En effet, alors que la lumière s’estompe, les poissons semblent en appétit, très certainement alléchés par le fumet de notre banquet. Ali lance sa ligne, mouline irrégulièrement, et en sort trois d’un coup devant nos regards admirateurs. Ca ne s’arrête plus, tant et si bien qu’il me propose de pêcher. Flatté, je sors immédiatement… des algues et un sachet ! Je finis par attraper le coup de main, et, à nous trois, on en pêche une petite trentaine.

On rit beaucoup en prenant des photos illuminées par la pâleur de la pleine lune (oui, toujours !) qui jette ses reflets mouvants sur l’onde. (Malheureusement, pour les raisons que je vous ai déjà expliquées, je n’ai pas encore les photos. A suivre !).

Finalement, vers 22h, tout le monde range, et vient l’heure des adieux. Ali nous indique le bus pour rentrer chez nous… avant de nous montrer sa maison. On pensait qu’il se contenterait de la pointer du doigt, mais il nous invite carrément à rentrer. Perdus au milieu d’un quartier pauvre sans aucun étrangers, on hésite une fraction de secondes avant de rentrer.

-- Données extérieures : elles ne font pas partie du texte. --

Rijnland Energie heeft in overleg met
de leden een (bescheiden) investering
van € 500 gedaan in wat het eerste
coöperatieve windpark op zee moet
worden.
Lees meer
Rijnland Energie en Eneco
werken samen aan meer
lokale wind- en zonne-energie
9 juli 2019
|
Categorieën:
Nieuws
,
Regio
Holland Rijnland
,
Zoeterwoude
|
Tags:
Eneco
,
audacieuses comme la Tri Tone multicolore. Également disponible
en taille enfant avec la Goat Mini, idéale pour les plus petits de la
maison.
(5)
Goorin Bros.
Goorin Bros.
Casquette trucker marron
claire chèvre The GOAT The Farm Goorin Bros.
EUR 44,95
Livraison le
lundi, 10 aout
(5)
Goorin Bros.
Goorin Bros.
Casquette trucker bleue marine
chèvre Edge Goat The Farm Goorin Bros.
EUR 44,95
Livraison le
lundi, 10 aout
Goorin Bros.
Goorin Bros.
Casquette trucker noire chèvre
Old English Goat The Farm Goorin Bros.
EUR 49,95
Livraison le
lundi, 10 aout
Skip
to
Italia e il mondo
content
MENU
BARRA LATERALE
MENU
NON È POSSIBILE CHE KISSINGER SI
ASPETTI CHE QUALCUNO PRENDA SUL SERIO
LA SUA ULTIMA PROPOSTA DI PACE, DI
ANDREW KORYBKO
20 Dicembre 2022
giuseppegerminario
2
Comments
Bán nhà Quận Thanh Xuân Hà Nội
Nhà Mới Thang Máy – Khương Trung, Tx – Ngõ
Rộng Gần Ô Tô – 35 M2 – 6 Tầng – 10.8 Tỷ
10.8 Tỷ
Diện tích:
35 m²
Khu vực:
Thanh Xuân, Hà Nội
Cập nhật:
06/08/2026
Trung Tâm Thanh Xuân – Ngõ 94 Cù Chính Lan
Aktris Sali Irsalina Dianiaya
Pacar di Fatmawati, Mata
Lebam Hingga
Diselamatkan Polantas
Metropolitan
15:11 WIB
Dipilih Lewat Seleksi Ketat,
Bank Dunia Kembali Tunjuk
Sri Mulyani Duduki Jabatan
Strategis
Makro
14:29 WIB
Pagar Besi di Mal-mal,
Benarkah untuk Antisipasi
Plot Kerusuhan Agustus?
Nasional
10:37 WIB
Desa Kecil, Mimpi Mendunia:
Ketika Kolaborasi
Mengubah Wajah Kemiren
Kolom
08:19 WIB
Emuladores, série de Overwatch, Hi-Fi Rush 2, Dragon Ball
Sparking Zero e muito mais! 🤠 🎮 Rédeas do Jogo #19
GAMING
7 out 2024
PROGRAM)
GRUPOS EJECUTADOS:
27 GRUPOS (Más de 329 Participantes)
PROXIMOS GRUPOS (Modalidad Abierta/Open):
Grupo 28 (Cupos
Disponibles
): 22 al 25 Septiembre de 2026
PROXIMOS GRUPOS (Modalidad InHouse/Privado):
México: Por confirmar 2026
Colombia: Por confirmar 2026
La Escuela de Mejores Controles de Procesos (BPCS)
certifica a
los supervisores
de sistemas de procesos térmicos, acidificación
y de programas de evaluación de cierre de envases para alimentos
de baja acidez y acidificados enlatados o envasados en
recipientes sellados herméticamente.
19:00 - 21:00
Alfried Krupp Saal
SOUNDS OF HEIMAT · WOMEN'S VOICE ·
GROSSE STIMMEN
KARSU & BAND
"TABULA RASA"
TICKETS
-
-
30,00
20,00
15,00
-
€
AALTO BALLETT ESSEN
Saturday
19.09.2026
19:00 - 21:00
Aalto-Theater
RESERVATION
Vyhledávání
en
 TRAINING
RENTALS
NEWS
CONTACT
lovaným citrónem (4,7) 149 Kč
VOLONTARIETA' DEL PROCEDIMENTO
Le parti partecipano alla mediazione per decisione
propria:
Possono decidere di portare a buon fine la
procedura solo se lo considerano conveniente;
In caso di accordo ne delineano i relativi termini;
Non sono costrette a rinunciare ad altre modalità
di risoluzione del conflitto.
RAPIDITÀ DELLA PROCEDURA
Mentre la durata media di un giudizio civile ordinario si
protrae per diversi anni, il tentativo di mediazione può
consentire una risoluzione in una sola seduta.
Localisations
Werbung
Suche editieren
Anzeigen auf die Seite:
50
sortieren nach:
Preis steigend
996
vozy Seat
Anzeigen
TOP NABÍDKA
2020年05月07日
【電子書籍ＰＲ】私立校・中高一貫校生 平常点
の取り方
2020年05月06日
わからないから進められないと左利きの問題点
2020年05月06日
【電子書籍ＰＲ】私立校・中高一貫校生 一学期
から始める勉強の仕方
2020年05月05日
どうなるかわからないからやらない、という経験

Une grande pièce, avec deux lits imposants, une petite table, une télé, une cuisine étroite avec un frigo. Pas le temps d’examiner plus en détail, il apprête la table, et sort du frigo du raisin et des pêches malgré nos protestations.

Il se verse alors un énorme verre de whisky qu’il irise de brun en y versant quelques gouttes de coca. Il me réserve le même sort, mais me rajoute un autre verre de coca suite à mes protestations.

Je ne sais pas trop si vous vous imaginez la scène, mais nous nous retrouvons tous les deux à minuit passé, dans un quartier pommé, dans la maison d’un homme seul (et adorable de surcroît) qui ne parle que turc et nous sert du whisky. Ce qui était une scène atypique et plaisante au début, devient rapidement gênant voire un peu désagréable.

Je m’efforce de finir mon verre le plus rapidement possible pour prendre congé, mais tout ce que j’obtiens, c’en est un autre, encore plus plein ! Une heure plus tard, il nous laisse enfin partir après nous avoir donné son numéro de téléphone, son Facebook et son Skype.

En rentrant, on ne sait pas quoi trop penser. Il a été adorable avec nous, et extrêmement hospitalier, mais à tel point que c’en était trop. Si on ajoute à cela la parano du touriste déjà évoquée, c’est un peu dommage que ce beau souvenir soit légèrement teinté vers la fin.